Copyright 2005 Nick James

In my previous article How To Be 100% Sure That Your New Product Is A Winner We have discussed dropping losers.

I hope I have given you the message strongly enough. But the same principle applies to milking winners. When you get a winner in-demand product, it is a license temporarily to print money.

You will have so much of the folding stuff pouring through your letterbox or credit card numbers blocking up your email account… that you will hardly know what to do with it.

https://www.aloeveraproductsshop.eu/

HOWEVER: Every product has a strictly limited life-span. It doesn’t matter how well the product performed in the early weeks, the response will gradually tail-off over a couple of months – year to a point where the product starts losing money.
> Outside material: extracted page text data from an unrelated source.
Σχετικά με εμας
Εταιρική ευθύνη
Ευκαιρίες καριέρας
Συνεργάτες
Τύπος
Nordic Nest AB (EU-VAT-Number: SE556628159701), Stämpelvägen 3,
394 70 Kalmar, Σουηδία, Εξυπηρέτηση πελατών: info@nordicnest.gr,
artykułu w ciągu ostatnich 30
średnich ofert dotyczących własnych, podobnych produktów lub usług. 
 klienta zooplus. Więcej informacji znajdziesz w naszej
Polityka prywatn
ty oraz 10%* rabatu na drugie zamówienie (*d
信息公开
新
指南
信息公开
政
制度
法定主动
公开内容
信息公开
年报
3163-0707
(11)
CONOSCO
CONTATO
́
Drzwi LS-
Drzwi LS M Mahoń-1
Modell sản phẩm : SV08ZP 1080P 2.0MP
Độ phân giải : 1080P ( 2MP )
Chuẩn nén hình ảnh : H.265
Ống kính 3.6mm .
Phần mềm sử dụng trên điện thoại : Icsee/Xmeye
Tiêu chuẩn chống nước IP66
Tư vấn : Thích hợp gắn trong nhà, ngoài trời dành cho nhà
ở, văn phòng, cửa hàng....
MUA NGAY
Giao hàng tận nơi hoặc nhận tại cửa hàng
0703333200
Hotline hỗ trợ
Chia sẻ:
There are two big factors which cause this:

1. Everyone has seen your marketing material (emails, web-pages, direct mail letters, postcards, newspaper ads etc) a hundred times, and those that are going to buy the product, have, in the main, bought it already.

2. You ‘lucked-into’ a mood of the moment. For example, everyone’s suddenly worried about car security at exactly the moment you advertise your steering-wheel lock. This mood will rapidly pass as the population (driven by the media) move on to the next area of worry or concern. (What a terrible cynic I am.).
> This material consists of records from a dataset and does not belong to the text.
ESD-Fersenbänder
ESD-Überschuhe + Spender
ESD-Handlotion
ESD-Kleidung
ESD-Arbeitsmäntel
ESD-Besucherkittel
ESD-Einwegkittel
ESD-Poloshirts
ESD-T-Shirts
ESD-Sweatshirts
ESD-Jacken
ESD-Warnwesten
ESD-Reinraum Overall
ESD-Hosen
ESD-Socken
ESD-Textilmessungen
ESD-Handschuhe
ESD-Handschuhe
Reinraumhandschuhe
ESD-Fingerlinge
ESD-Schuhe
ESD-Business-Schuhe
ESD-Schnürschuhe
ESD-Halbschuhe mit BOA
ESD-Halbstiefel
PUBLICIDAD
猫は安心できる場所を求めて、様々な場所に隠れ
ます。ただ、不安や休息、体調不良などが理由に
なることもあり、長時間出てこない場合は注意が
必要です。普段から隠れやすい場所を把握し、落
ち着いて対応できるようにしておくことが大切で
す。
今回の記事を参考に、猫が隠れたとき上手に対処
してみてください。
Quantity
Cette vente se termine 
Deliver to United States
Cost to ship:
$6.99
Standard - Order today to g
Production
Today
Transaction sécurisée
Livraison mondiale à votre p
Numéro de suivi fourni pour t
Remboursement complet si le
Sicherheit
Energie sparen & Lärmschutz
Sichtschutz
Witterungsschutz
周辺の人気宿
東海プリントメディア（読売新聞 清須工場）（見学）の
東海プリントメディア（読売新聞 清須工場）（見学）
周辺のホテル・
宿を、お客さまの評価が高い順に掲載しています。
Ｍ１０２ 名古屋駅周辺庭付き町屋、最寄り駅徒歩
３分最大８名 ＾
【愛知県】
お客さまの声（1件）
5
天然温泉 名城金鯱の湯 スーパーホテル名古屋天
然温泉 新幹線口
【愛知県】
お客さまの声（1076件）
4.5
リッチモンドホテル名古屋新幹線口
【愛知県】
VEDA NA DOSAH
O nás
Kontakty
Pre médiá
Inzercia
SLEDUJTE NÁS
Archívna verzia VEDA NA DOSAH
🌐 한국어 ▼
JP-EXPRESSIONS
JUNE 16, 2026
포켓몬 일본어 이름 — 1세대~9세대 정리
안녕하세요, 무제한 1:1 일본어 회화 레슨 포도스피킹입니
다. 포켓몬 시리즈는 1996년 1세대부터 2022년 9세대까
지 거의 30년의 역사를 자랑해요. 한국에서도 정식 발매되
I have seen people make lots of money on a product, and then hand up to 50% of it back to the newspapers as they attempt to breathe life into a dying market. I have seen a single advert in The Sun take one thousand orders for a £49.95 product. Then, six weeks later (after the product has been heavily advertised), I have seen the identical advert pull in only eighty or so replies (and of course, lose big money). You must listen when the market says it has had enough of your product. Getting out early is a sure-fire way of keeping most of the money you have made.
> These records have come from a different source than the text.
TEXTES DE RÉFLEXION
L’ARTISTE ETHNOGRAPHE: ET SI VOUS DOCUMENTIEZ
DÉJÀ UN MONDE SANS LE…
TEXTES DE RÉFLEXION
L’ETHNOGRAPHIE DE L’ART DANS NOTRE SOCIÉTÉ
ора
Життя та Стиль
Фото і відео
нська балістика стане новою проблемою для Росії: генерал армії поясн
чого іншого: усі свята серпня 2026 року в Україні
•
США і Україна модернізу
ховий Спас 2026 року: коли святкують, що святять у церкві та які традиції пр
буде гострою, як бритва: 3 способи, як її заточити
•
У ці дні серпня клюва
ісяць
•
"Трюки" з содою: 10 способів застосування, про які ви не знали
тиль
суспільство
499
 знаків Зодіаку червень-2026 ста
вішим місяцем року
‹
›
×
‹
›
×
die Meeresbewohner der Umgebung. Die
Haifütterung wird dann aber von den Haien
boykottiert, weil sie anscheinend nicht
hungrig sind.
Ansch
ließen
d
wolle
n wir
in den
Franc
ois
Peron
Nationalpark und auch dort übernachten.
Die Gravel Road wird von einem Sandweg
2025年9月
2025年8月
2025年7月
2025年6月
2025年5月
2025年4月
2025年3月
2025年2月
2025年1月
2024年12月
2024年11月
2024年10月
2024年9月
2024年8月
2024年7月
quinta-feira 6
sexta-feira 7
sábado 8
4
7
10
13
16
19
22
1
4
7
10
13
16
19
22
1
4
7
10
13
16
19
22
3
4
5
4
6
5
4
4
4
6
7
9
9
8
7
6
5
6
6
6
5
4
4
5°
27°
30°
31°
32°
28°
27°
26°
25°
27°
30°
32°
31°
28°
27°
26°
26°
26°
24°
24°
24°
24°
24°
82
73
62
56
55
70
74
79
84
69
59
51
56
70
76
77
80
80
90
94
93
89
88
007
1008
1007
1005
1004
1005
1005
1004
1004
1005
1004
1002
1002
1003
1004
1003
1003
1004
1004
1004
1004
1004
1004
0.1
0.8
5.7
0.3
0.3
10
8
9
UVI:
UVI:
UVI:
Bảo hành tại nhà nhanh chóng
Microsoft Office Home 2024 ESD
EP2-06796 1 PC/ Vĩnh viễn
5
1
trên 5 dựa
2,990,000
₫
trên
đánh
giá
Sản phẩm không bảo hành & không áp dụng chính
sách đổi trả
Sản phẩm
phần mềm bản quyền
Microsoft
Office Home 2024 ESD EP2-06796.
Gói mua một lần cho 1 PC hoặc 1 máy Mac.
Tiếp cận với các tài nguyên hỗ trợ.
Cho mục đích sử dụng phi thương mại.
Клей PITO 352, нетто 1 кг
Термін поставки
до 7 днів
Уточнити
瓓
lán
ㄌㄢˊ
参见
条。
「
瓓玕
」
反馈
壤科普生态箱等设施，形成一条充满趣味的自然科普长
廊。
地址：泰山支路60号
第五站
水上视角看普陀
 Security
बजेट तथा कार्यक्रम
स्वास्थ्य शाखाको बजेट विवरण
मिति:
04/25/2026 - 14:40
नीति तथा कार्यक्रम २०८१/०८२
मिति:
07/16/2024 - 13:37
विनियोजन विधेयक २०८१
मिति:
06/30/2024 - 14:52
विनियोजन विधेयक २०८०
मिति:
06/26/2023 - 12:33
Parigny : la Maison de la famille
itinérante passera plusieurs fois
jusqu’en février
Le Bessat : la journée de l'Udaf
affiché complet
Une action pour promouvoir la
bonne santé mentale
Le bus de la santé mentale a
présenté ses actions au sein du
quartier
It’s the same with the stock market. Everyone aims to sell at exactly the peak of the market, and buy at exactly the trough. But, of course in reality, these peaks and troughs are impossible to predict accurately. The stock-market winners sell early, and buy early. The losers sell too late and buy too late – they stay on the roller-coaster too long. They hang on to a rising market out of greed, thinking the market will rise forever.